Locally, more than 6 million people are employed in the cocoa industry. The Ivory Coast produces more than 40% of the world’s cocoa beans and, by association, a significant amount of waste products including shells, husks and “sweatings” – a liquid produced during the fermentation process.

A number of small, pilot projects have investigated the potential to generate electricity by burning the cocoa waste to turn a turbine. The culmination of this work is the development of the Divo biomass power plant which is being funded partly with money from the US Government.

Alongside the development of a new, renewable form of energy, the project also provides a lifeline to the nation’s cocoa growers who are suffering a period of low returns. Recent years have seen a global oversupply of cocoa, and low profit margins have been exacerbated during COVID-19 lockdowns.

“I grow cocoa and it has educated my children but the returns have been minimal,” said Fraciah, a cocoa farmer near Divo, “we don’t make much profit.”

For Fraciah, who farms around 15 acres of cocoa, the development of a new income stream will be a welcome change.

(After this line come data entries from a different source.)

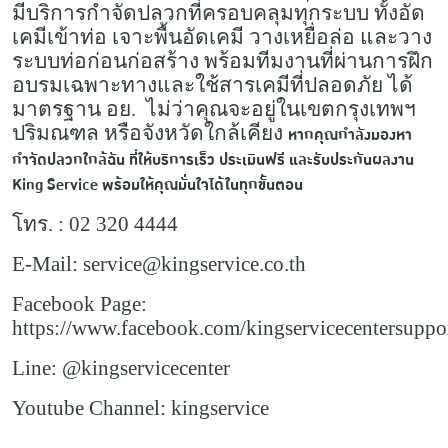
มีบริการกำจัดปลวกที่ครอบคลุมทุกระบบ ทั้งอัด
เคมีเข้าท่อ เจาะพื้นอัดเคมี วางเหยื่อล่อ และวาง
ระบบท่อก่อนก่อสร้าง พร้อมทีมงานที่ผ่านการฝึก
อบรมเฉพาะทางและใช้สารเคมีที่ปลอดภัย ได้
มาตรฐาน อย. ไม่ว่าคุณจะอยู่ในเขตกรุงเทพฯ
ปริมณฑล หรือจังหวัดใกล้เคียง
หากคุณกำลังมองหา
กำจัดปลวกใกล้ฉัน ที่ให้บริการเร็ว ประเมินฟรี และรับประกันผลงาน
King Service พร้อมให้คุณมั่นใจได้ในทุกขั้นตอน
โทร. : 02 320 4444
E-Mail: service@kingservice.co.th
Facebook Page:
https://www.facebook.com/kingservicecentersuppo
Line: @kingservicecenter
Youtube Channel: kingservice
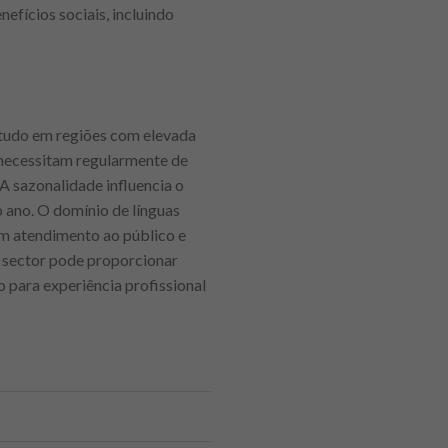
efícios sociais, incluindo
etudo em regiões com elevada
a necessitam regularmente de
A sazonalidade influencia o
ano. O domínio de línguas
 em atendimento ao público e
e sector pode proporcionar
 para experiência profissional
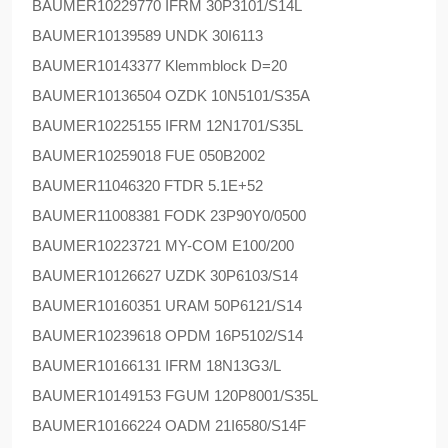
BAUMER
10229770 IFRM 30P3101/S14L
BAUMER
10139589 UNDK 30I6113
BAUMER
10143377 Klemmblock D=20
BAUMER
10136504 OZDK 10N5101/S35A
BAUMER
10225155 IFRM 12N1701/S35L
BAUMER
10259018 FUE 050B2002
BAUMER
11046320 FTDR 5.1E+52
BAUMER
11008381 FODK 23P90Y0/0500
BAUMER
10223721 MY-COM E100/200
BAUMER
10126627 UZDK 30P6103/S14
BAUMER
10160351 URAM 50P6121/S14
BAUMER
10239618 OPDM 16P5102/S14
BAUMER
10166131 IFRM 18N13G3/L
BAUMER
10149153 FGUM 120P8001/S35L
BAUMER
10166224 OADM 21I6580/S14F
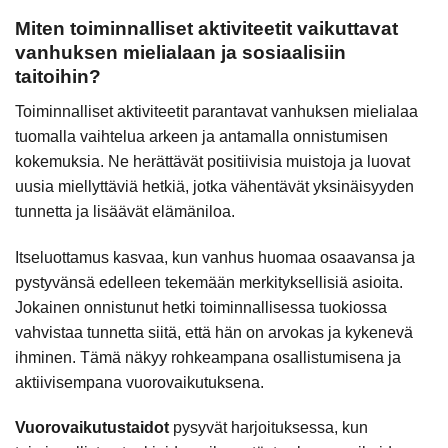
Miten toiminnalliset aktiviteetit vaikuttavat
vanhuksen mielialaan ja sosiaalisiin
taitoihin?
Toiminnalliset aktiviteetit parantavat vanhuksen mielialaa
tuomalla vaihtelua arkeen ja antamalla onnistumisen
kokemuksia. Ne herättävät positiivisia muistoja ja luovat
uusia miellyttäviä hetkiä, jotka vähentävät yksinäisyyden
tunnetta ja lisäävät elämäniloa.
Itseluottamus kasvaa, kun vanhus huomaa osaavansa ja
pystyvänsä edelleen tekemään merkityksellisiä asioita.
Jokainen onnistunut hetki toiminnallisessa tuokiossa
vahvistaa tunnetta siitä, että hän on arvokas ja kykenevä
ihminen. Tämä näkyy rohkeampana osallistumisena ja
aktiivisempana vuorovaikutuksena.
Vuorovaikutustaidot
pysyvät harjoituksessa, kun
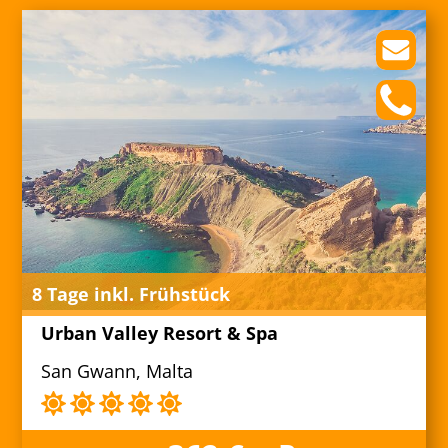
8 Tage inkl. Frühstück
Urban Valley Resort & Spa
San Gwann, Malta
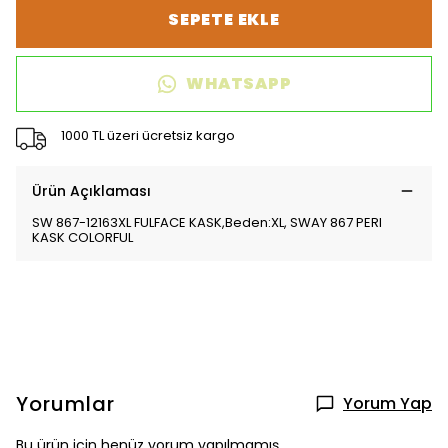
SEPETE EKLE
WHATSAPP
1000 TL üzeri ücretsiz kargo
Ürün Açıklaması
SW 867-12163XL FULFACE KASK,Beden:XL, SWAY 867 PERI
KASK COLORFUL
Yorumlar
Yorum Yap
Bu ürün için henüz yorum yapılmamış.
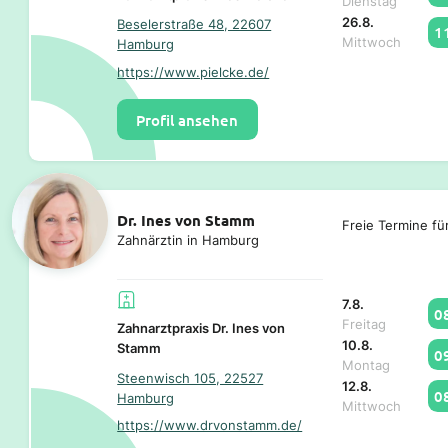
Dienstag
26.8.
Beselerstraße 48, 22607
1
Mittwoch
Hamburg
https://www.pielcke.de/
Profil ansehen
Dr. Ines von Stamm
Freie Termine fü
Zahnärztin in Hamburg
7.8.
0
Freitag
Zahnarztpraxis Dr. Ines von
10.8.
Stamm
0
Montag
Steenwisch 105, 22527
12.8.
0
Hamburg
Mittwoch
https://www.drvonstamm.de/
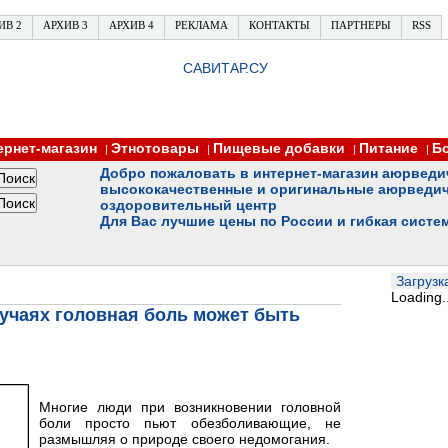
ИВ 2
АРХИВ 3
АРХИВ 4
РЕКЛАМА
КОНТАКТЫ
ПАРТНЕРЫ
RSS
САВИТАР.СУ
ернет-магазин
Этнотовары
Пищевые добавки
Питание
Б
|
|
|
|
Добро пожаловать в интернет-магазин аюрведи
высококачественные и оригинальные аюрведич
оздоровительный центр
Для Вас лучшие цены по России и гибкая систе
Загрузка
Loading..
лучаях головная боль может быть
Многие люди при возникновении головной
боли просто пьют обезболивающие, не
размышляя о природе своего недомогания.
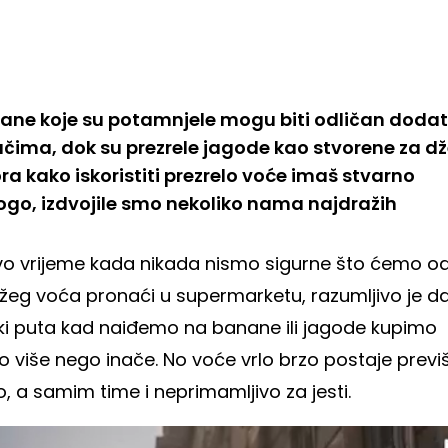
ane koje su potamnjele mogu biti odličan doda
ačima, dok su prezrele jagode kao stvorene za d
ora kako iskoristiti prezrelo voće imaš stvarno
go, izdvojile smo nekoliko nama najdražih
vo vrijeme kada nikada nismo sigurne što ćemo o
ežeg voća pronaći u supermarketu, razumljivo je d
ki puta kad naiđemo na banane ili jagode kupimo
o više nego inače. No voće vrlo brzo postaje previ
o, a samim time i neprimamljivo za jesti.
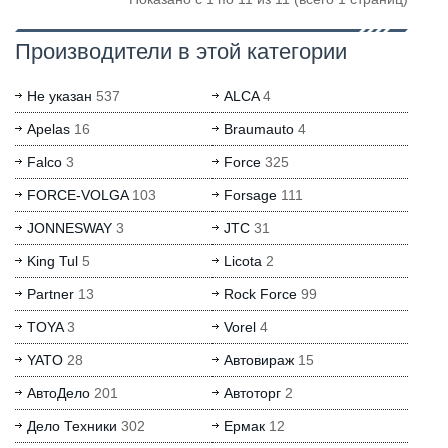
Производители в этой категории
Не указан
537
ALCA
4
Apelas
16
Braumauto
4
Falco
3
Force
325
FORCE-VOLGA
103
Forsage
111
JONNESWAY
3
JTC
31
King Tul
5
Licota
2
Partner
13
Rock Force
99
TOYA
3
Vorel
4
YATO
28
Автовираж
15
АвтоДело
201
Автоторг
2
Дело Техники
302
Ермак
12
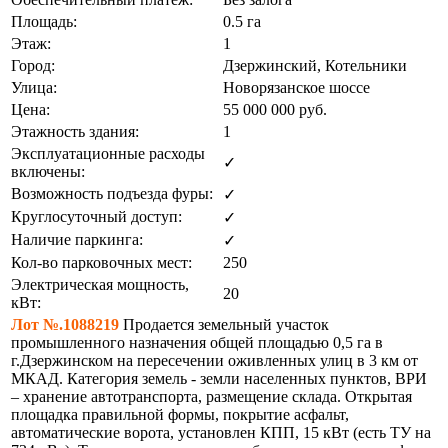
Площадь:
0.5 га
Этаж:
1
Город:
Дзержинский, Котельники
Улица:
Новорязанское шоссе
Цена:
55 000 000
руб.
Этажность здания:
1
Эксплуатационные расходы
✓
включены:
Возможность подъезда фуры:
✓
Круглосуточный доступ:
✓
Наличие паркинга:
✓
Кол-во парковочных мест:
250
Электрическая мощность,
20
кВт:
Лот №.1088219
Продается земельный участок
промышленного назначения общей площадью 0,5 га в
г.Дзержинском на пересечении оживленных улиц в 3 км от
МКАД. Категория земель - земли населенных пунктов, ВРИ
– хранение автотранспорта, размещение склада. Открытая
площадка правильной формы, покрытие асфальт,
автоматические ворота, установлен КПП, 15 кВт (есть ТУ на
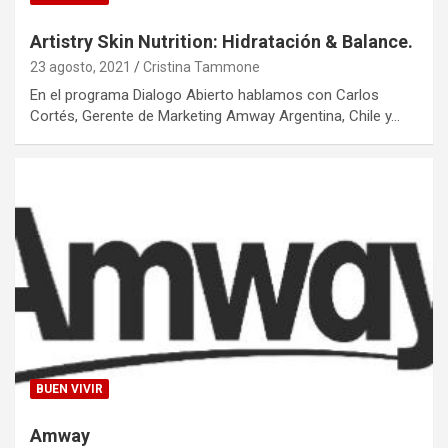
Artistry Skin Nutrition: Hidratación & Balance.
23 agosto, 2021
Cristina Tammone
En el programa Dialogo Abierto hablamos con Carlos
Cortés, Gerente de Marketing Amway Argentina, Chile y…
BUEN VIVIR
Amway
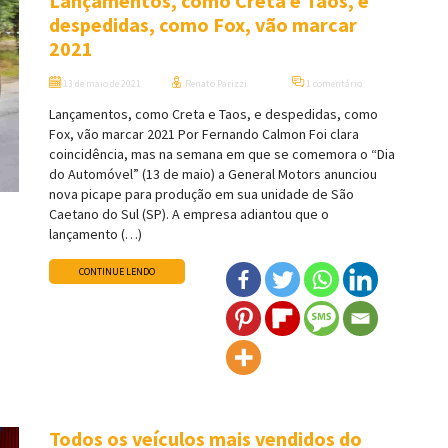
Lançamentos, como Creta e Taos, e
despedidas, como Fox, vão marcar
2021
13 de maio de 2021
Renato Parizzi
1 comentário
Lançamentos, como Creta e Taos, e despedidas, como
Fox, vão marcar 2021 Por Fernando Calmon Foi clara
coincidência, mas na semana em que se comemora o “Dia
do Automóvel” (13 de maio) a General Motors anunciou
nova picape para produção em sua unidade de São
Caetano do Sul (SP). A empresa adiantou que o
lançamento (…)
CONTINUE LENDO
Todos os veículos mais vendidos do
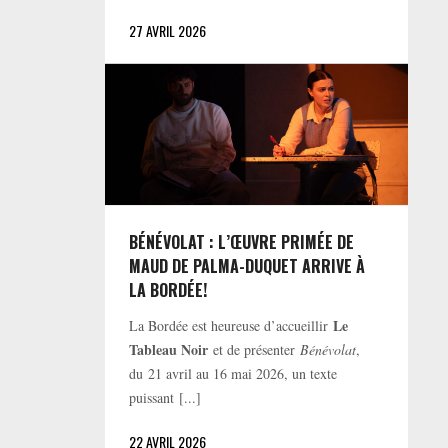
27 AVRIL 2026
BÉNÉVOLAT : L’ŒUVRE PRIMÉE DE
MAUD DE PALMA-DUQUET ARRIVE À
LA BORDÉE!
Le
La Bordée est heureuse d’accueillir
Tableau Noir
et de présenter
Bénévolat
,
du 21 avril au 16 mai 2026, un texte
puissant [...]
22 AVRIL 2026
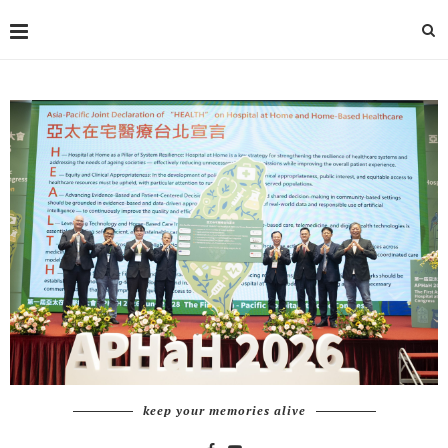
keep your memories alive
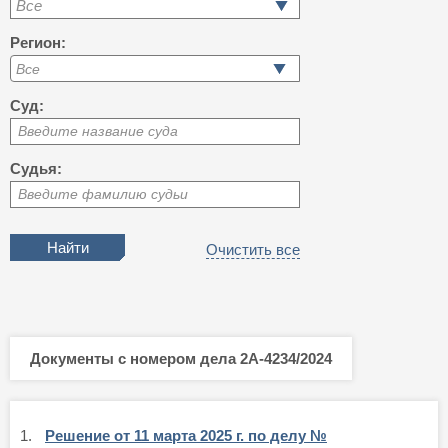
Все
Регион:
Суд:
Введите название суда
Судья:
Введите фамилию судьи
Очистить все
Документы с номером дела 2А-4234/2024
1.
Решение от 11 марта 2025 г. по делу №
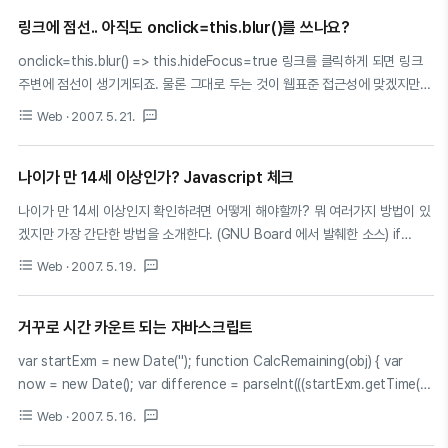
document.getElementById("TextBox6").focus(); //커서를 주민번호 앞
자리에 놓는다. return false; } else { var strjumin =
링크에 점선.. 아직도 onclick=this.blur()를 쓰나요?
document.getElementById("TextBox6").value; //변수에 주민번호 앞자
onclick=this.blur() => this.hideFocus=true 링크를 클릭하게 되면 링크
리 담음 } var a1=strjumin.substring(0,1) //주민번호 계산법 var
주변에 점선이 생기게되죠. 물론 그대로 두는 것이 웹표준 접근성에 맞겠지만
a2=strjumin.substring(..
모양을 중요시하는 경향이 국내에선 많기 때문에 링크에는 항상 onclick 이벤
format_list_bulleted
textsms
Web
· 2007. 5. 21.
트에 this.blur() 자바스크립트를 이용해서 링크에 점선이 생기는걸 막고는 했
죠. 이를 한번에 해결하려면 a 테그의 스타일을 정의할 때 아래와 같은 한줄을
넣어주시면 됩니다. ^ ^ a { selector-dummy:
나이가 만 14세 이상인가? Javascript 체크
expression(this.hideFocus=true;} 상당히 간단하고 쉽게 링크의 점선을 없
나이가 만 14세 이상인지 확인하려면 어떻게 해야할까? 뭐 여러가지 방법이 있
앨 수 있겠죠? ^ ^ 많이 활용하자고용~
겠지만 가장 간단한 방법을 소개한다. (GNU Board 에서 발췌한 소스) if
(typeof(f.mb_birth) != 'undefined') { var todays = 20070512; // 오늘
format_list_bulleted
textsms
Web
· 2007. 5. 19.
날짜에서 생일을 빼고 거기서 140000 을 뺀다. // 결과가 0 이상의 양수이면
만 14세가 지난것임 var n = todays - parseInt(f.mb_birth.value) -
140000; if (n < 0) { alert("만 14세가 지나지 않은 어린이는 정보통신망 이
거꾸로 시간 카운트 되는 자바스크립트
용촉진 및 정보보호 등에 관한 법률\n\n제 31조 1항의 규정에 의하여 법정대리
var startExm = new Date(''); function CalcRemaining(obj) { var
인의 동의를 얻어야 하므로\n\n법정대리인의 이름과 연락처를 '자기소개..
now = new Date(); var difference = parseInt(((startExm.getTime() -
now.getTime()) / 1000) + 0.999); if (difference > 0) { var secs =
format_list_bulleted
textsms
Web
· 2007. 5. 16.
difference % 60 difference = parseInt(difference / 60) var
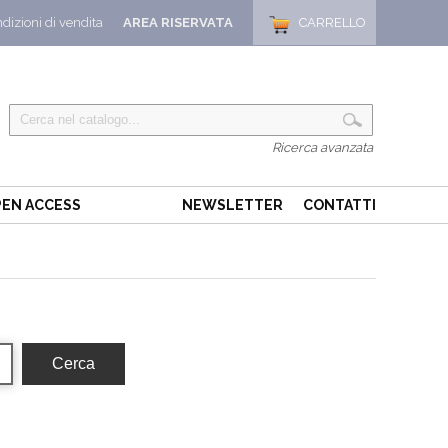
dizioni di vendita
AREA RISERVATA
CARRELLO
Ricerca avanzata
EN ACCESS
NEWSLETTER
CONTATTI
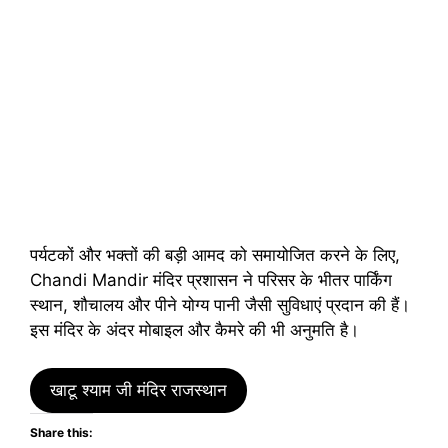
पर्यटकों और भक्तों की बड़ी आमद को समायोजित करने के लिए,
Chandi Mandir मंदिर प्रशासन ने परिसर के भीतर पार्किंग
स्थान, शौचालय और पीने योग्य पानी जैसी सुविधाएं प्रदान की हैं।
इस मंदिर के अंदर मोबाइल और कैमरे की भी अनुमति है।
खाटू श्याम जी मंदिर राजस्थान
Share this:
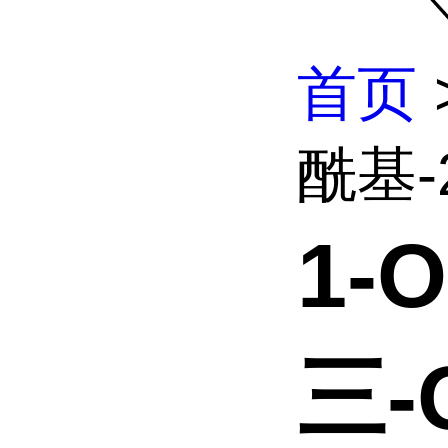
首页
酰基-2
1-
三-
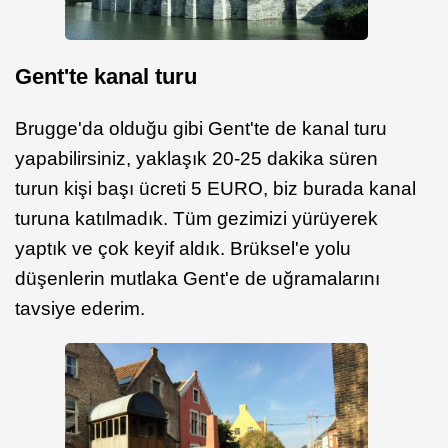
Gent'te kanal turu
Brugge'da olduğu gibi Gent'te de kanal turu
yapabilirsiniz, yaklaşık 20-25 dakika süren
turun kişi başı ücreti 5 EURO, biz burada kanal
turuna katılmadık. Tüm gezimizi yürüyerek
yaptık ve çok keyif aldık. Brüksel'e yolu
düşenlerin mutlaka Gent'e de uğramalarını
tavsiye ederim.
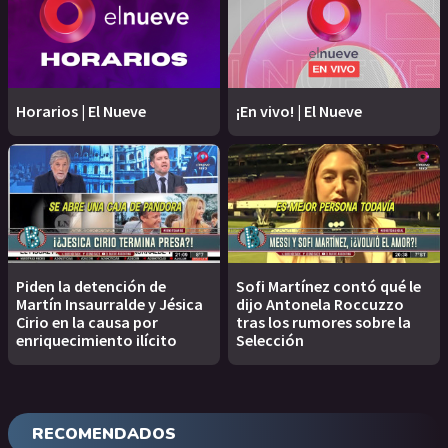
Horarios | El Nueve
¡En vivo! | El Nueve
Piden la detención de
Sofi Martínez contó qué le
Martín Insaurralde y Jésica
dijo Antonela Roccuzzo
Cirio en la causa por
tras los rumores sobre la
enriquecimiento ilícito
Selección
RECOMENDADOS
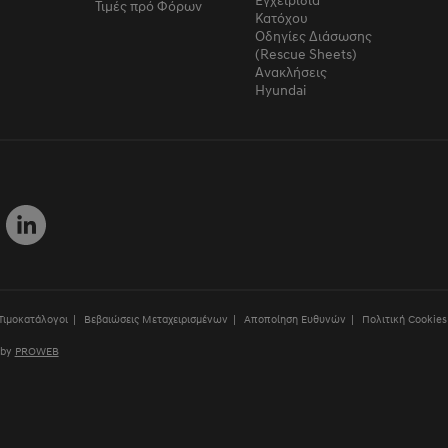
Τιμές πρό Φόρων
Κατόχου
Οδηγίες Διάσωσης
(Rescue Sheets)
Ανακλήσεις
Hyundai
 Τιμοκατάλογοι
Βεβαιώσεις Μεταχειρισμένων
Αποποίηση Ευθυνών
Πολιτική Cookies
 by
PROWEB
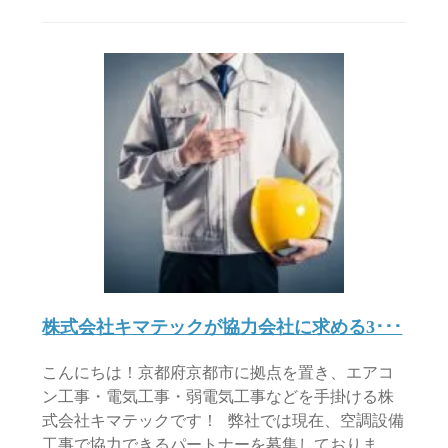
株式会社キマテックが協力会社に求める3･･･
こんにちは！京都府京都市に拠点を置き、エアコ
ン工事・電気工事・弱電気工事などを手掛ける株
式会社キマテックです！ 弊社では現在、空調設備
工事で協力できるパートナーを募集しておりま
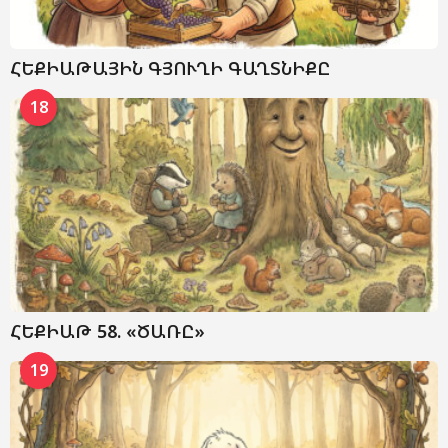
ՀԵՔԻԱԹԱՅԻՆ ԳՅՈՒՂԻ ԳԱՂՏՆԻՔԸ
18
ՀԵՔԻԱԹ 58. «ԾԱՌԸ»
19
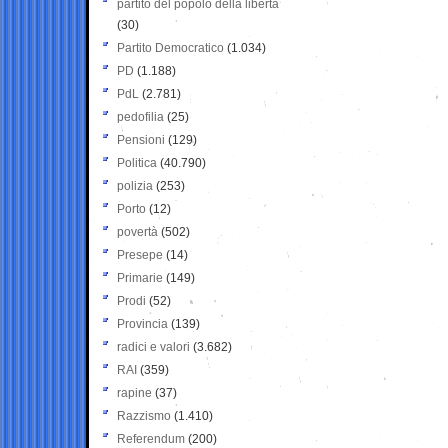
partito del popolo della libertà
(30)
Partito Democratico
(1.034)
PD
(1.188)
PdL
(2.781)
pedofilia
(25)
Pensioni
(129)
Politica
(40.790)
polizia
(253)
Porto
(12)
povertà
(502)
Presepe
(14)
Primarie
(149)
Prodi
(52)
Provincia
(139)
radici e valori
(3.682)
RAI
(359)
rapine
(37)
Razzismo
(1.410)
Referendum
(200)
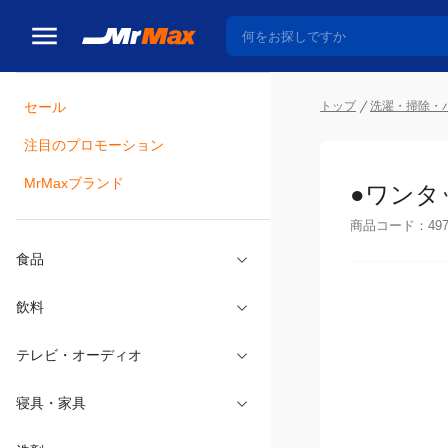
セール
トップ
洗濯・掃除・
注目のプロモーション
瓶詰
MrMaxブランド
●ワンタ
商品コード：
49
食品
飲料
テレビ・オーディオ
寝具・家具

“Considering I am a widow – my husband died 18 years ago – extra income will also help me educate my four grandchildren. With more money, I can also save.”

The development of a new industry will also provide jobs and economic opportunities for those outside the agricultural value chain, which comes just at the right time for the Ivory Coast.

“Successful utilisation of these cocoa pods will not only ensure universal access to electricity, but also add value to the cocoa production value chain, in addition to other economic benefits,” said Mohammed Adow who provides advice on energy issues to African governments.

“Job creation through collection, transportation, storage and processing of the pods will be realised. It will empower many economically.”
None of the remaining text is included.